Vivant à Berlin-Ouest, la capitale de l'Allemagne de l'Ouest à l'époque, Bassiri a fait partie d'une communauté qui a servi de refuge à de nombreux dissidents politiques iraniens dans les années 1980. Ces personnes sont d'abord entrées à Berlin-Est avant de gagner Berlin-Ouest plus sécuritaire. Mettant à profit sa maîtrise de l'allemand, Bassiri a assisté de grandes vagues de réfugiés iraniens dans leurs démarches quotidiennes.

Elle est devenue membre du Conseil berlinois pour les réfugiés, le seul Conseil allemand pour les réfugiés à l'époque, et a joué un rôle clé dans la création du Centre pour les réfugiés politiques iraniens, encore opérationnel dans le quartier de Neukölln à Berlin. De 1984 à la fin de 2023, 215 451 iraniens ont cherché refuge en Allemagne, selon le Centre d'études et de recherches sur l'immigration.

Bassiri a également contribué à la formation de divers groupes iraniens actifs, , notamment des groupes de femmes et de médias, dans la conception et la gestion du programme persan sur Radio Multikulti de RBB (Rundfunk Berlin-Brandenburg) à l'intention des Iraniens vivant à Berlin.
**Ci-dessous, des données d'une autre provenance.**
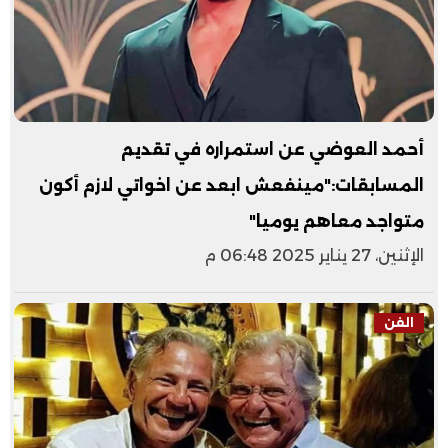
أحمد العوضي عن استمراره في تقديم
المسابقات:"مينفعش ابعد عن اخواتي لازم أكون
متواجد معاهم يوميا"
الإثنين، 27 يناير 2025 06:48 م
الفن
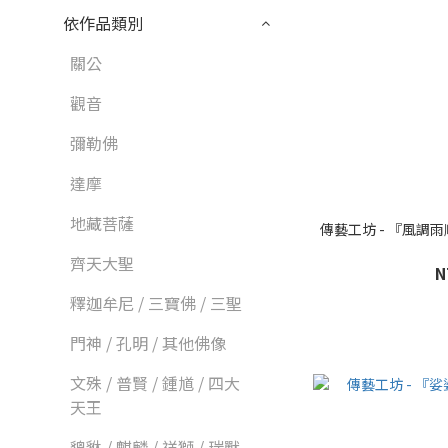
依作品類別
關公
觀音
彌勒佛
達摩
地藏菩薩
傳藝工坊 - 『風調
齊天大聖
N
釋迦牟尼 / 三寶佛 / 三聖
門神 / 孔明 / 其他佛像
文殊 / 普賢 / 鍾馗 / 四大
天王
貔貅 / 麒麟 / 祥獅 / 瑞獸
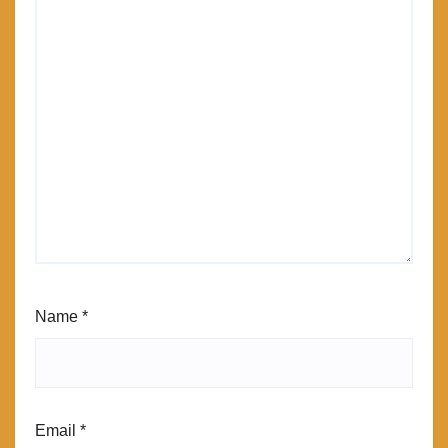
Name
*
Email
*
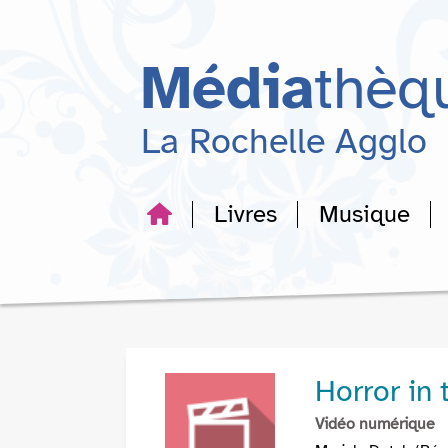
Aller
Aller
Aller
au
au
à
menu
contenu
la
Média
thèq
recherche
La Rochelle Agglo
Livres
Musique
Horror in 
Vidéo numérique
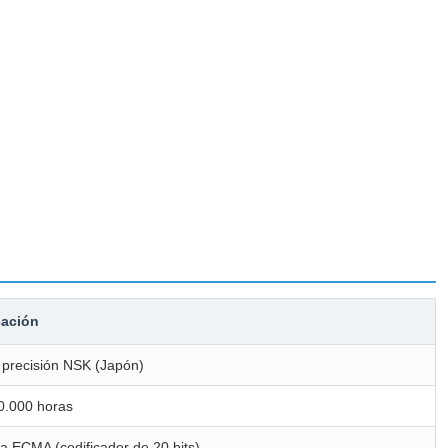
cación
precisión NSK (Japón)
0.000 horas
ta ECMA (codificador de 20 bits)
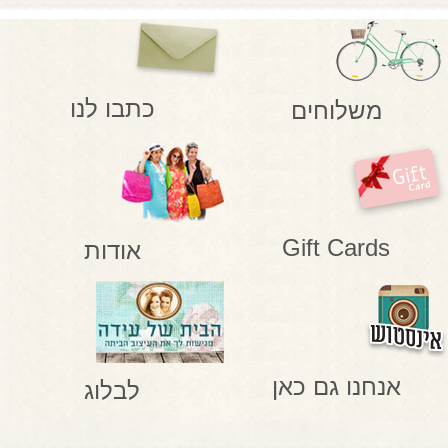
כתבו לנו
משלוחים
Gift Cards
אודות
אנחנו גם כאן
לבלוג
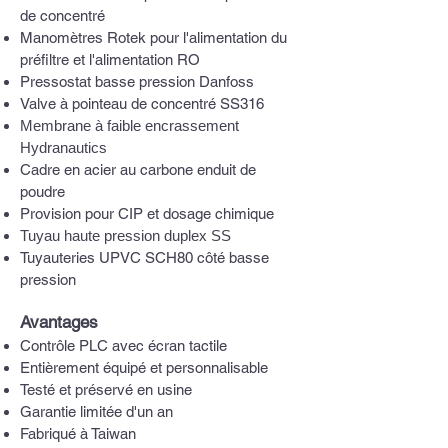
de concentré
Manomètres Rotek pour l'alimentation du
préfiltre et l'alimentation RO
Pressostat basse pression Danfoss
Valve à pointeau de concentré SS316
Membrane à faible encrassement
Hydranautics
Cadre en acier au carbone enduit de
poudre
Provision pour CIP et dosage chimique
Tuyau haute pression duplex SS
Tuyauteries UPVC SCH80 côté basse
pression
Avantages
Contrôle PLC avec écran tactile
Entièrement équipé et personnalisable
Testé et préservé en usine
Garantie limitée d'un an
Fabriqué à Taiwan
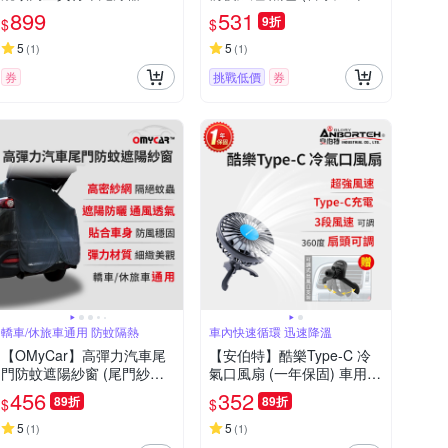
燈/夜騎/安全/自行車/單車 )
899
531
9折
$
$
5
5
(
1
)
(
1
)
券
挑戰低價
券
轎車/休旅車通用 防蚊隔熱
車內快速循環 迅速降溫
【OMyCar】高彈力汽車尾
【安伯特】酷樂Type-C 冷
門防蚊遮陽紗窗 (尾門紗窗
氣口風扇 (一年保固) 車用電
車用蚊帳 汽車防蚊帳 車宿
扇 車用電風扇 買就送椅背
456
352
89折
89折
$
$
車露)
支架
5
5
(
1
)
(
1
)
Elle a également collaboré avec d'autres médias, animé un blog et publié un livre à succès apportant des éclaircissements sur la situation en Iran.

Après plusieurs décennies de contributions à l'institutionnalisation de la société civile iranienne en exil à Berlin et après avoir aussi bien suscité de l'admiration qu'essuyé des critiques, Bassiri s'est retirée de son rôle professionnel de responsable de l'égalité de l'école d'art Weissensee en 2019. Cependant, elle est restée active en tant que journaliste, contribuant aux médias allemands. Ces dernières années, elle a aussi été membre du magazine en ligne Iran Journal, qui fournit des informations en allemand sur les événements en Iran.

Retrouver « la mère patrie » parmi les Iraniens ‘

« D'un point de vue pratique, j’habite Berlin », me dit Bassiri. « « J’accomplis ma vie ici entre mes tâches administratives et mon appartement. Mais d'un point de vue émotionnel, Berlin n'est pas ma maison. Cela n'a jamais été le cas. Je passe la plupart de mon temps avec des Iraniens. Je préfère certains aspects de la culture et de la communauté iraniennes », explique-t-elle.

Pour Bassiri , le Zan, Zendegi, Azadi le mouvement révolutionnaire (« Femme, Vie, Liberté ») en Iran, qui perdure encore aujourd'hui grâce à la résistance quotidienne des femmes iraniennes à l'intérieur du pays, est différent des mouvements précédents dont elle a été témoin. « Même les hommes les plus ordinaires d'Iran l'ont remarqué et se sont rangés derrière les femmes », explique-t-elle. « Les femmes pensent qu'elles ne doivent plus laisser la discrimination à leur encontre les définir. Lorsque des jeunes filles manifestaient au prix leur vie pour la liberté, même le concept de bravoure, longtemps considéré comme viril, ne l'était plus », ajoute-t-elle.

« Le canon d'un fusil peut souvent octroyer du pouvoir. Quant aux femmes iraniennes , leur force vient de leur passion pour la liberté, qui brûle leurs foulards, en dansant ou en chantant dans les rues citadines de leur pays, et rien ne pourra l'arrêter », affirme Nasrin Bassiri. Cette femme de 79 ans ne se définit pas comme une personne optimiste, mais elle estime que le soulèvement de 2022 est irréversible.